* Page-level text extractions:
------------------------------------------------------------------------

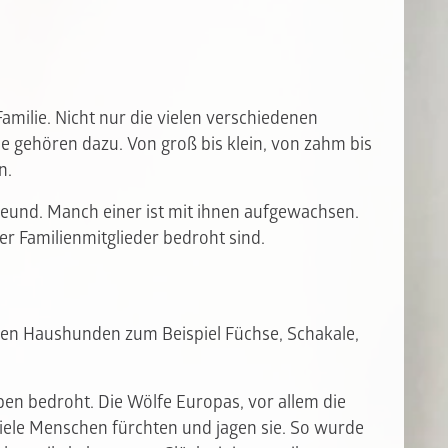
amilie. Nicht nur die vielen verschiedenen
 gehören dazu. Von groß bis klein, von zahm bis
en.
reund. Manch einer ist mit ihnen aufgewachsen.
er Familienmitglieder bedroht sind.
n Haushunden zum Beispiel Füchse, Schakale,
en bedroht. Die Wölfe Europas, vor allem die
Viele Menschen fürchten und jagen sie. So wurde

------------------------------------------------------------------------

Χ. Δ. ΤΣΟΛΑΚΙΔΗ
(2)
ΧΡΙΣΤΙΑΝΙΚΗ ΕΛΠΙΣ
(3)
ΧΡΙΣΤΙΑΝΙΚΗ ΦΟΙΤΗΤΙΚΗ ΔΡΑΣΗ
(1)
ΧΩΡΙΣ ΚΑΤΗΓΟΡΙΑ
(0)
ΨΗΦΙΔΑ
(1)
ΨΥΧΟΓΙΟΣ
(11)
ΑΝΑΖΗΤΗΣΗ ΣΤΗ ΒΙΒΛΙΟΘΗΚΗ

------------------------------------------------------------------------

* Exercise details: Reproduce, word for word and in full, only the lines above that start at the line with "gehören dazu. Von" and run through the line with "Viele Menschen fürchten", both ends included.

* Written solution:
 gehören dazu. Von groß bis klein, von zahm bis
en.
reund. Manch einer ist mit ihnen aufgewachsen.
er Familienmitglieder bedroht sind.
n Haushunden zum Beispiel Füchse, Schakale,
en bedroht. Die Wölfe Europas, vor allem die
Viele Menschen fürchten und jagen sie. So wurde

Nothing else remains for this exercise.